# Extracted data
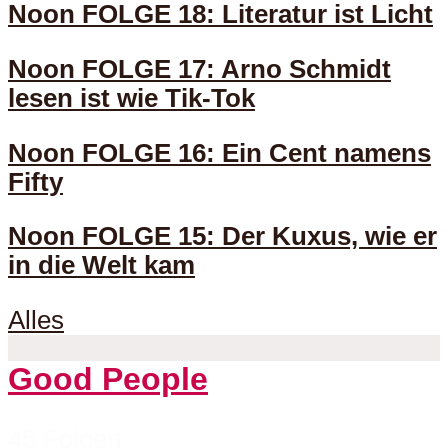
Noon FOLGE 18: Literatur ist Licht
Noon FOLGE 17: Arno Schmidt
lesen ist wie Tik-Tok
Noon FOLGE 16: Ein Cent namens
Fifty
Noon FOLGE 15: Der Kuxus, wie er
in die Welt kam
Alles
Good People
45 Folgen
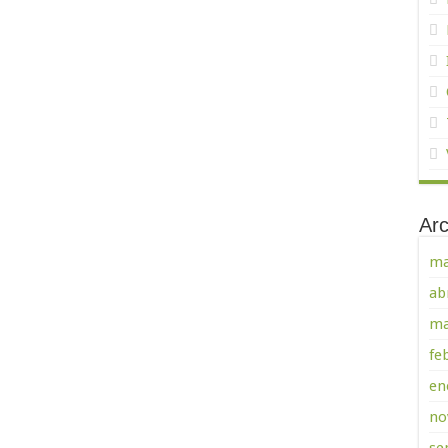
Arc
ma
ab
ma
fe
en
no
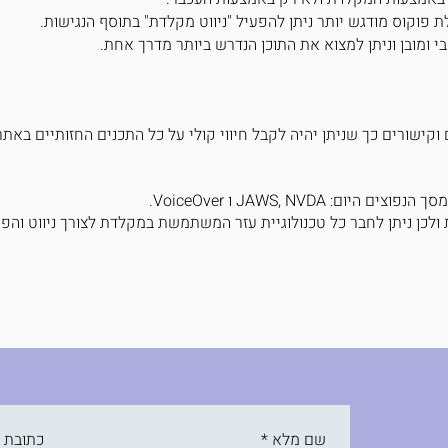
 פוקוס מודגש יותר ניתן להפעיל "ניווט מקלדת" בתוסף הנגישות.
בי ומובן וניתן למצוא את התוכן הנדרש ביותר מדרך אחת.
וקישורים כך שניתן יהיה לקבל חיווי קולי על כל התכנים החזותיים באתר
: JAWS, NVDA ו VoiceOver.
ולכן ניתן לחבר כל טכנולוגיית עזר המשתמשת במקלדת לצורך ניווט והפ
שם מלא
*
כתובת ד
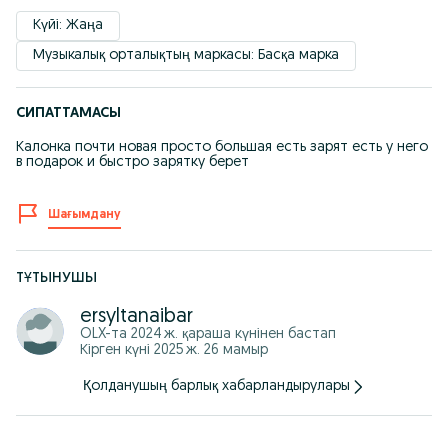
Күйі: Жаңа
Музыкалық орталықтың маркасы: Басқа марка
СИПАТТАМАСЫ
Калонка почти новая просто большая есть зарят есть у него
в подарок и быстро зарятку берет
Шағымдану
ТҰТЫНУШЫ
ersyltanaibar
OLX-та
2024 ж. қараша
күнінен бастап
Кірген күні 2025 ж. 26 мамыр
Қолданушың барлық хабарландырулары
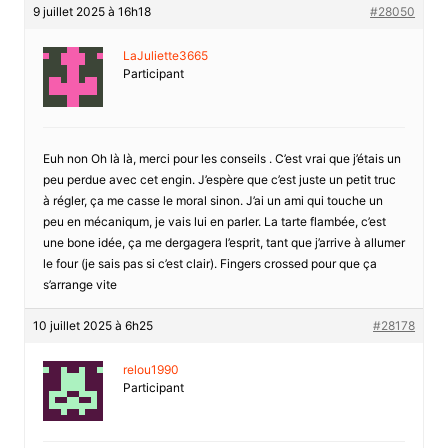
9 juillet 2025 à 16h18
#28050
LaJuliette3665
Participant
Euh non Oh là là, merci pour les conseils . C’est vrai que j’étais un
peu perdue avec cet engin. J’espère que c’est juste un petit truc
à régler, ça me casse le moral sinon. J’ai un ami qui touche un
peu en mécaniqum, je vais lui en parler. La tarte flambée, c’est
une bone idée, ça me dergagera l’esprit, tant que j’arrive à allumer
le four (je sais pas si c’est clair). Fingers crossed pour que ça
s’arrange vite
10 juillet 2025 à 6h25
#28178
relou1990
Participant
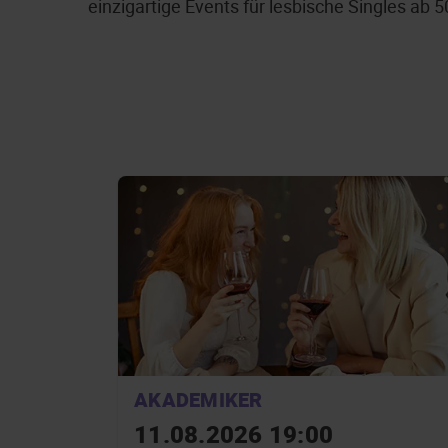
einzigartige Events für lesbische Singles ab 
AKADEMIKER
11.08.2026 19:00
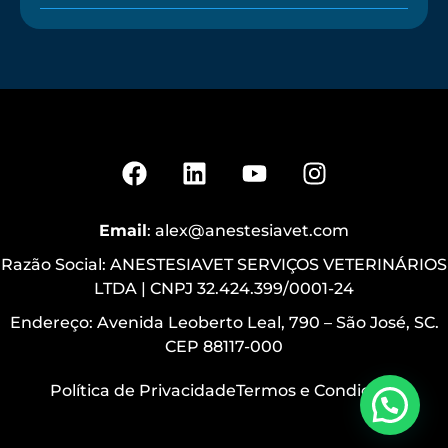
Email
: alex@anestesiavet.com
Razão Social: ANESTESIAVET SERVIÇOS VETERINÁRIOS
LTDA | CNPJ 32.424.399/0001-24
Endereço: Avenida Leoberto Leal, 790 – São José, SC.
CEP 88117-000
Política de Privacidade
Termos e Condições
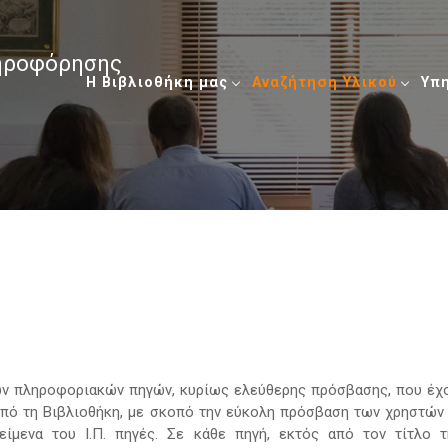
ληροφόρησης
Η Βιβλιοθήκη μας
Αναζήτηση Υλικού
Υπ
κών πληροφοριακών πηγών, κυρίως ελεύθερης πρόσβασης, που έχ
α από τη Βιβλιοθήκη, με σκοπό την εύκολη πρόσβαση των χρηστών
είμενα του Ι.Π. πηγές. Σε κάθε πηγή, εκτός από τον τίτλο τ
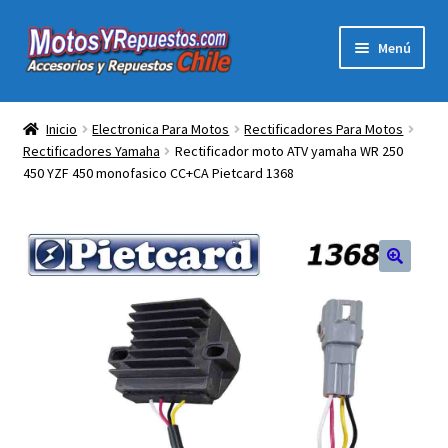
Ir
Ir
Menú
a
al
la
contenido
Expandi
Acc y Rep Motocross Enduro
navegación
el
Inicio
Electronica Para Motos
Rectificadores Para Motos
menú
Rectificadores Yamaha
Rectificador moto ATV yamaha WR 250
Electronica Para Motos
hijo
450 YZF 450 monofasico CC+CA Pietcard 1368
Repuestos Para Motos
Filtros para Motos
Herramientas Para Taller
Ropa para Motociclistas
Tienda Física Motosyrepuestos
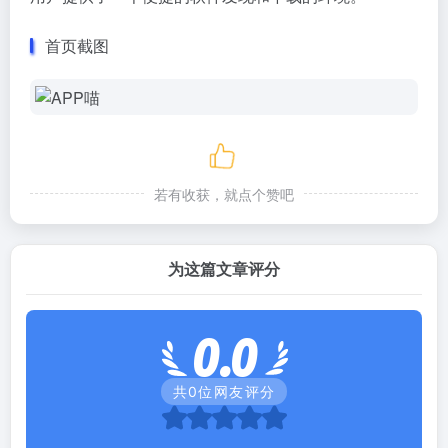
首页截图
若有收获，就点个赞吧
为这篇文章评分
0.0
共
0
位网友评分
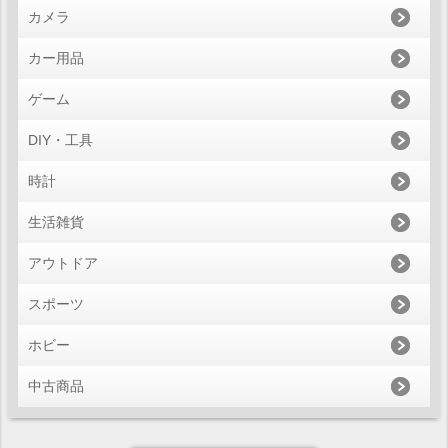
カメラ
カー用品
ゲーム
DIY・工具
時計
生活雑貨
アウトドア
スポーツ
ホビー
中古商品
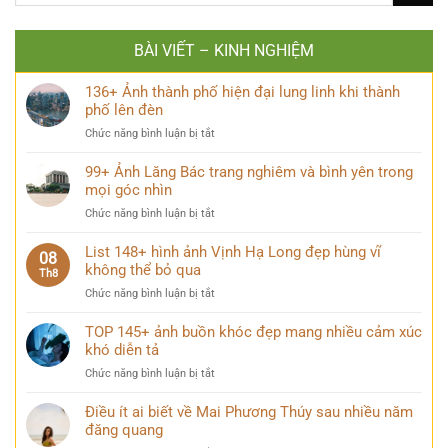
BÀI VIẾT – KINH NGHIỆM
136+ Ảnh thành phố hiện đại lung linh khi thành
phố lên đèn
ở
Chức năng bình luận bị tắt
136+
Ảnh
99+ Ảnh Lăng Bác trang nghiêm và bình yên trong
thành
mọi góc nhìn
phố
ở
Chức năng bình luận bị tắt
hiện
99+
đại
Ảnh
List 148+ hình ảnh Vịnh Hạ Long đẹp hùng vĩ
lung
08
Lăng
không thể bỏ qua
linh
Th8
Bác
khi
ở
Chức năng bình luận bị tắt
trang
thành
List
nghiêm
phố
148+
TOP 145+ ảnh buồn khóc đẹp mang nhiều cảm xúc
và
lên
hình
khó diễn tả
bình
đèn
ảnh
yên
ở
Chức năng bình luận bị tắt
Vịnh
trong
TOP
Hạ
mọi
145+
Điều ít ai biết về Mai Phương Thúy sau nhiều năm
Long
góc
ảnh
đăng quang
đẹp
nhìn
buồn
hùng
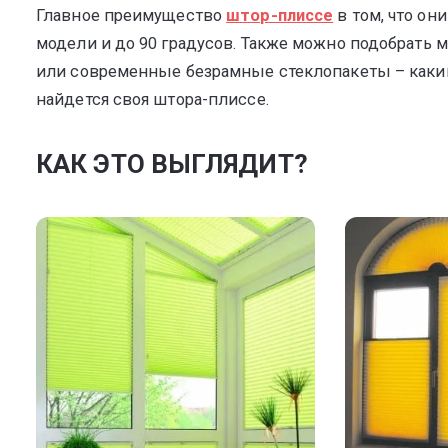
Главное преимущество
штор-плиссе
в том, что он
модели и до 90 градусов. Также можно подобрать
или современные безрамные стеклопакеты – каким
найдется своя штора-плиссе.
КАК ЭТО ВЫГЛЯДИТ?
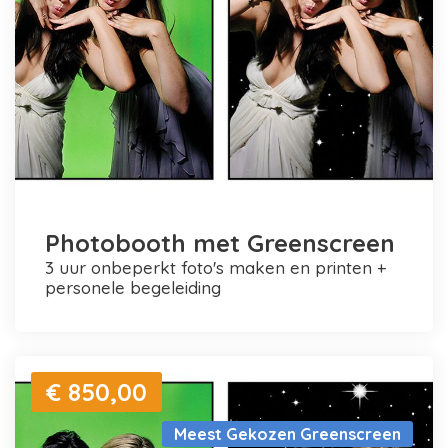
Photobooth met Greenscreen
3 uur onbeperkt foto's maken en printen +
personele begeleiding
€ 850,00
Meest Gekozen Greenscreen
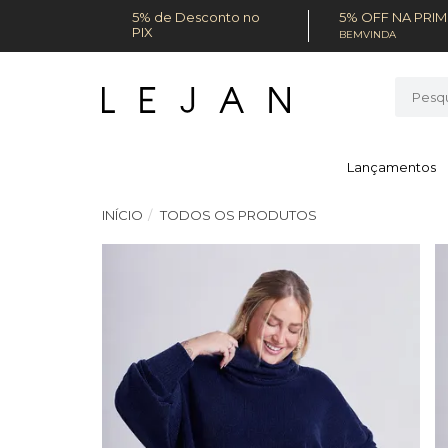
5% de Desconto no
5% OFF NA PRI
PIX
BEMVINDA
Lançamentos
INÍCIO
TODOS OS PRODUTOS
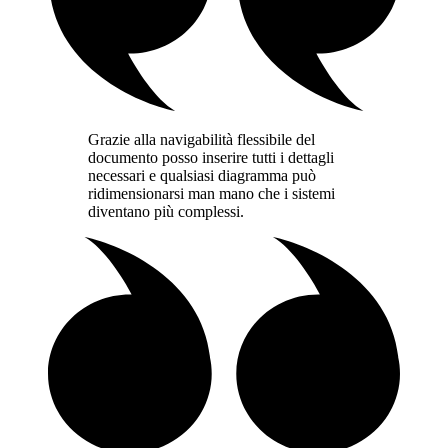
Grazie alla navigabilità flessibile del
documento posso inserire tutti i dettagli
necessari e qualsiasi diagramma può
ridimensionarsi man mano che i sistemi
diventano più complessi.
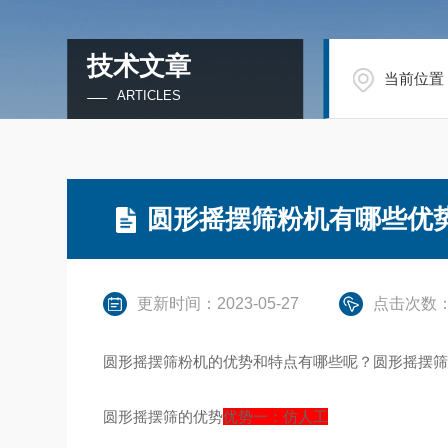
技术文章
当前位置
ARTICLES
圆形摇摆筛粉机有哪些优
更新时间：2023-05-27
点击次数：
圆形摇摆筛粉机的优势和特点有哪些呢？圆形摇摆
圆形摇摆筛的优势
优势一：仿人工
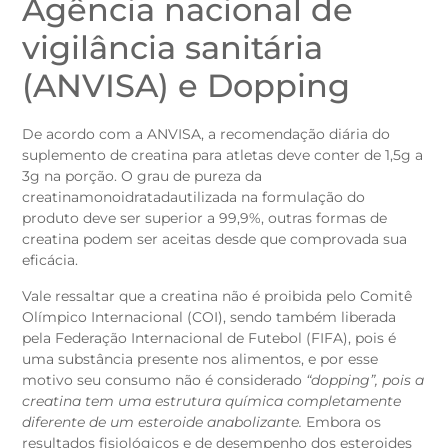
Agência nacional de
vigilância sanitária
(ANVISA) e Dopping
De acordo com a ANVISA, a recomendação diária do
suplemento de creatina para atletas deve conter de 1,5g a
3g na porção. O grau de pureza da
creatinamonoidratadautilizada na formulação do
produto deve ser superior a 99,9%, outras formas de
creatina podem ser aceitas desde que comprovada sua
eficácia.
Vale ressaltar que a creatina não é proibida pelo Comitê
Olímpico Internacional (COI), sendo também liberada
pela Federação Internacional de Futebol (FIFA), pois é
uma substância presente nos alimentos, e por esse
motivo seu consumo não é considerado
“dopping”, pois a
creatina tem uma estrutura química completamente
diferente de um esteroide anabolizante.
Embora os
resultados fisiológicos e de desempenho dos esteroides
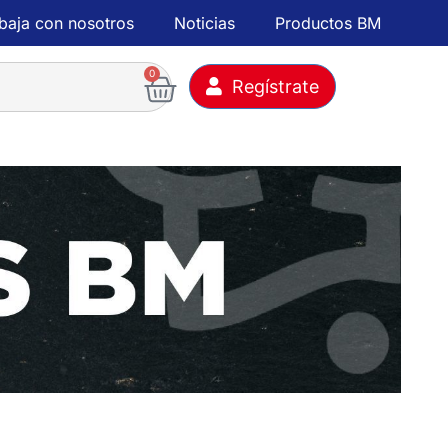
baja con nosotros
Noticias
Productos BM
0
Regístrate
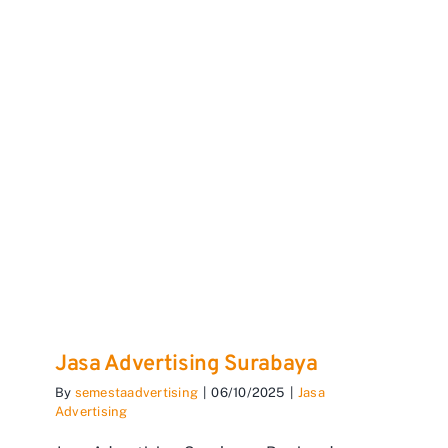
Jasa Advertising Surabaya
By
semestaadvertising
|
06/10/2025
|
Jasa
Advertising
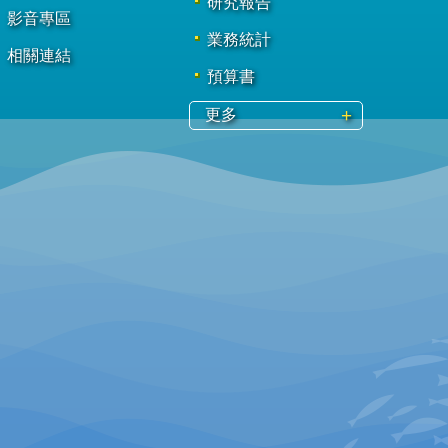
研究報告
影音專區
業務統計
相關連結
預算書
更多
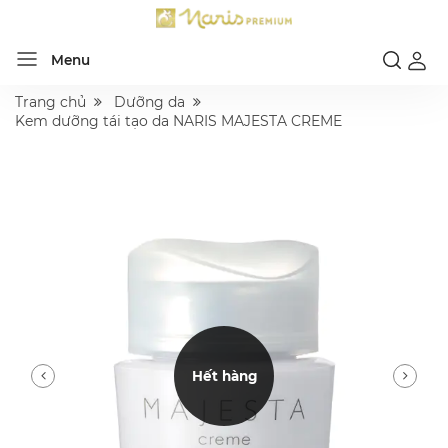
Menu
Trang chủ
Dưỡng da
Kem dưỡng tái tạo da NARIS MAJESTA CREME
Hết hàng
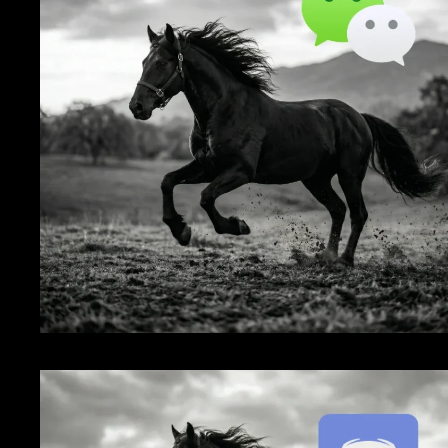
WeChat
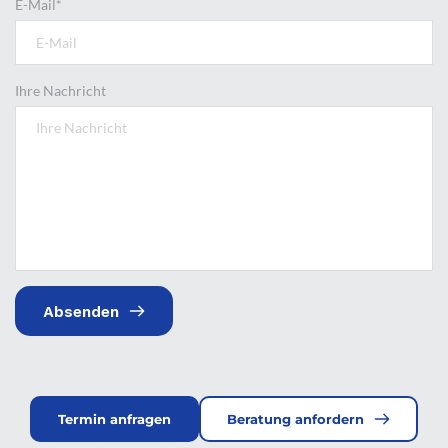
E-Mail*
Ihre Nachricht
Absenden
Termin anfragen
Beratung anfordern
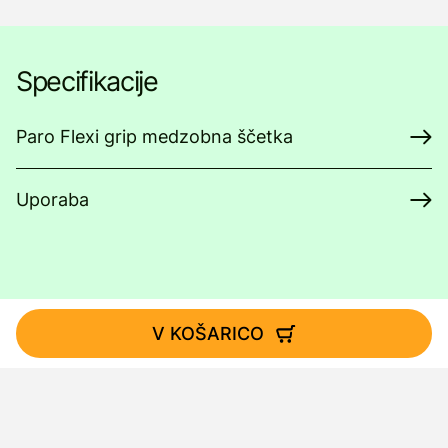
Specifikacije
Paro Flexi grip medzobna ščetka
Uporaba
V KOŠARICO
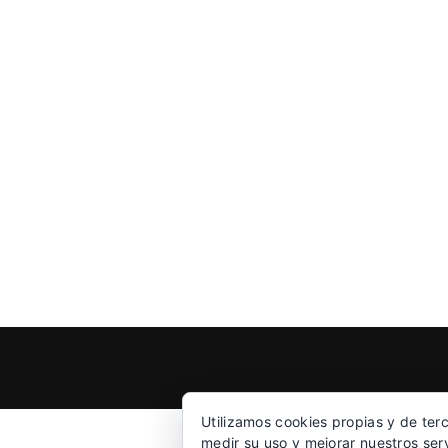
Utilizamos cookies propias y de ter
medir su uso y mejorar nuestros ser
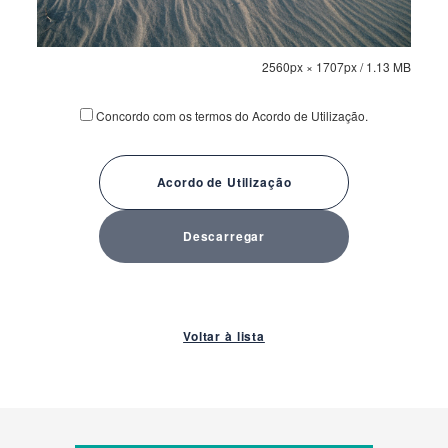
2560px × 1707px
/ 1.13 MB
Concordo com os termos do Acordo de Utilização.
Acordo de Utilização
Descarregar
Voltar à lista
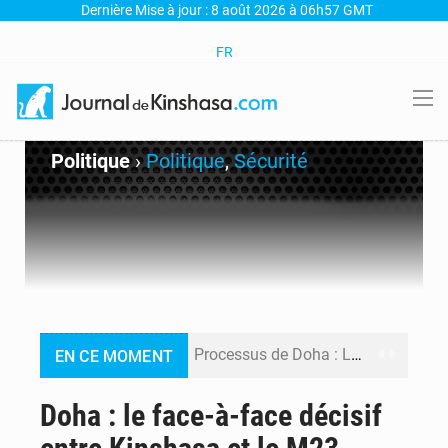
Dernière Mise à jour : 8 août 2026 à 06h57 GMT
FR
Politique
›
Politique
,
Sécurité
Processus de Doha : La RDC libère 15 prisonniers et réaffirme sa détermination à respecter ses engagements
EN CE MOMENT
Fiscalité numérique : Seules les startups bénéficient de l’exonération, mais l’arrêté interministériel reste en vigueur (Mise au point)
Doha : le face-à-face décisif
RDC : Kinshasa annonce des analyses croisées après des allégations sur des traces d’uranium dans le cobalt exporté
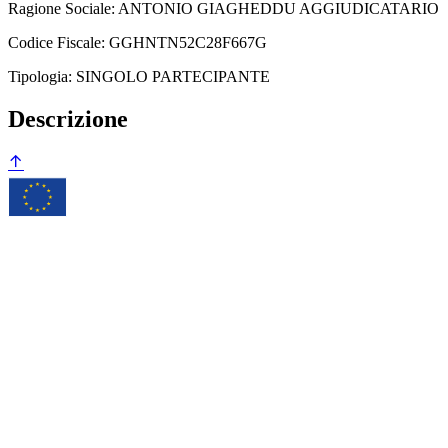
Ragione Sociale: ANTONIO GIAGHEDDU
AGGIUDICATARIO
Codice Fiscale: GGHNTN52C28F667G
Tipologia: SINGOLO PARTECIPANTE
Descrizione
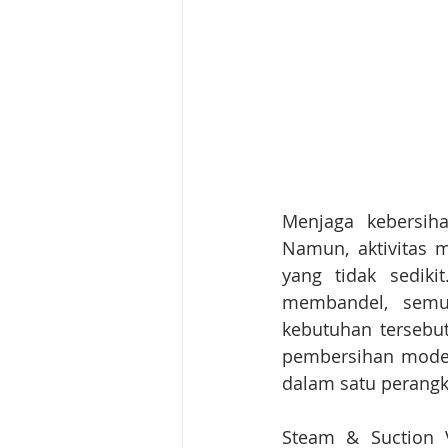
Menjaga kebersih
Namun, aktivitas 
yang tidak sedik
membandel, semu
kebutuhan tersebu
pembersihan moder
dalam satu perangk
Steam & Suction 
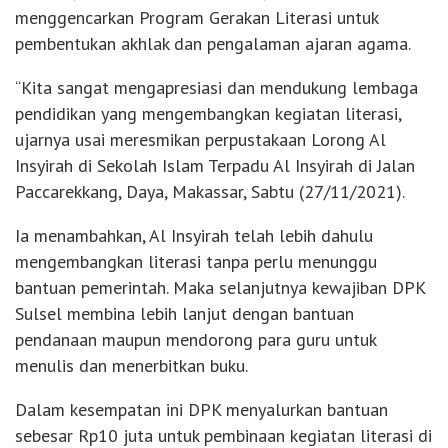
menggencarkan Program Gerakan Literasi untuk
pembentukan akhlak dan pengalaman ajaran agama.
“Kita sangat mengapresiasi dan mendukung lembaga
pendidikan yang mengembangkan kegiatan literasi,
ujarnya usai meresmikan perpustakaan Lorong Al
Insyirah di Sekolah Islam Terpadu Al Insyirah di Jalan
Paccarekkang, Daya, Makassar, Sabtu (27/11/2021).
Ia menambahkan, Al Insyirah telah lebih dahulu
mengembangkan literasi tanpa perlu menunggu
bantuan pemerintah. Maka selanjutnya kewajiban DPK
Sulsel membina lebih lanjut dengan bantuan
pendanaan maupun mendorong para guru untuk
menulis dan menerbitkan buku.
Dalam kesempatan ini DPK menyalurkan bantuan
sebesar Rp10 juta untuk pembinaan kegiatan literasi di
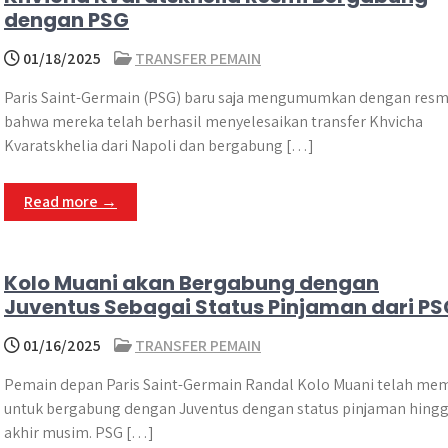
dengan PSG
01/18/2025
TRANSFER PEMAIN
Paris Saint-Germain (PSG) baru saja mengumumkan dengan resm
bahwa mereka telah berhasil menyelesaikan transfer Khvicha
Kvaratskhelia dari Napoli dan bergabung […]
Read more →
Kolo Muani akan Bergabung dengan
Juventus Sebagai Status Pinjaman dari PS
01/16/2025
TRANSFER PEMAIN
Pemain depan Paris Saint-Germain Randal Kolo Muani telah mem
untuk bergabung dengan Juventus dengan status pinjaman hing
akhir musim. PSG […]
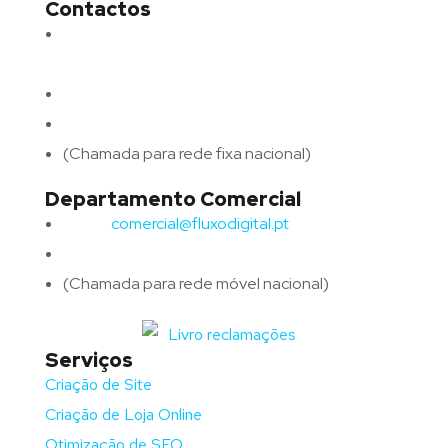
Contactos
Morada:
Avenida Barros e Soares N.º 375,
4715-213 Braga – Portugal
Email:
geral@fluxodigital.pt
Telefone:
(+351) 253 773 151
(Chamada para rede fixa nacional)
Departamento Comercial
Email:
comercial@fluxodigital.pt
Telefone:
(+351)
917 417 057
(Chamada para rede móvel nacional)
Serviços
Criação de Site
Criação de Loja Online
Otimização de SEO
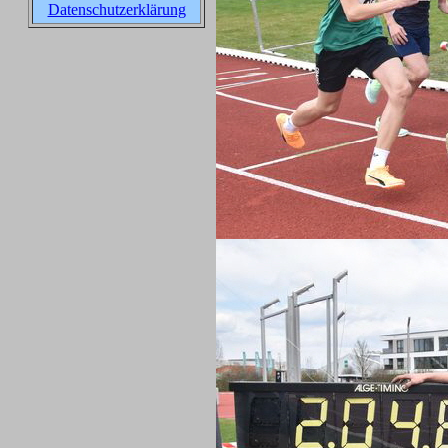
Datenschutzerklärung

# Directions
Give back exactly the lines above that run from the one with "Olímpico Internacional (COI), sendo" to the one with "Doha : le face-à-face décisif", including both, with the pictures left out.

# Answer space
Olímpico Internacional (COI), sendo também liberada
pela Federação Internacional de Futebol (FIFA), pois é
uma substância presente nos alimentos, e por esse
motivo seu consumo não é considerado
“dopping”, pois a
creatina tem uma estrutura química completamente
diferente de um esteroide anabolizante.
Embora os
resultados fisiológicos e de desempenho dos esteroides
baja con nosotros
Noticias
Productos BM
0
Regístrate
Jasa Advertising Surabaya
By
semestaadvertising
|
06/10/2025
|
Jasa
Advertising
研究報告
影音專區
業務統計
相關連結
預算書
更多
Menu
Trang chủ
Dưỡng da
Kem dưỡng tái tạo da NARIS MAJESTA CREME
Hết hàng
WeChat
E-Mail*
Ihre Nachricht
Absenden
Termin anfragen
Beratung anfordern
Specifikacije
Paro Flexi grip medzobna ščetka
Uporaba
V KOŠARICO
Utilizamos cookies propias y de ter
medir su uso y mejorar nuestros ser
2560px × 1707px
/ 1.13 MB
Concordo com os termos do Acordo de Utilização.
Acordo de Utilização
Descarregar
Voltar à lista
Dernière Mise à jour : 8 août 2026 à 06h57 GMT
FR
Politique
›
Politique
,
Sécurité
Processus de Doha : La RDC libère 15 prisonniers et réaffirme sa détermination à respecter ses engagements
EN CE MOMENT
Fiscalité numérique : Seules les startups bénéficient de l’exonération, mais l’arrêté interministériel reste en vigueur (Mise au point)
Doha : le face-à-face décisif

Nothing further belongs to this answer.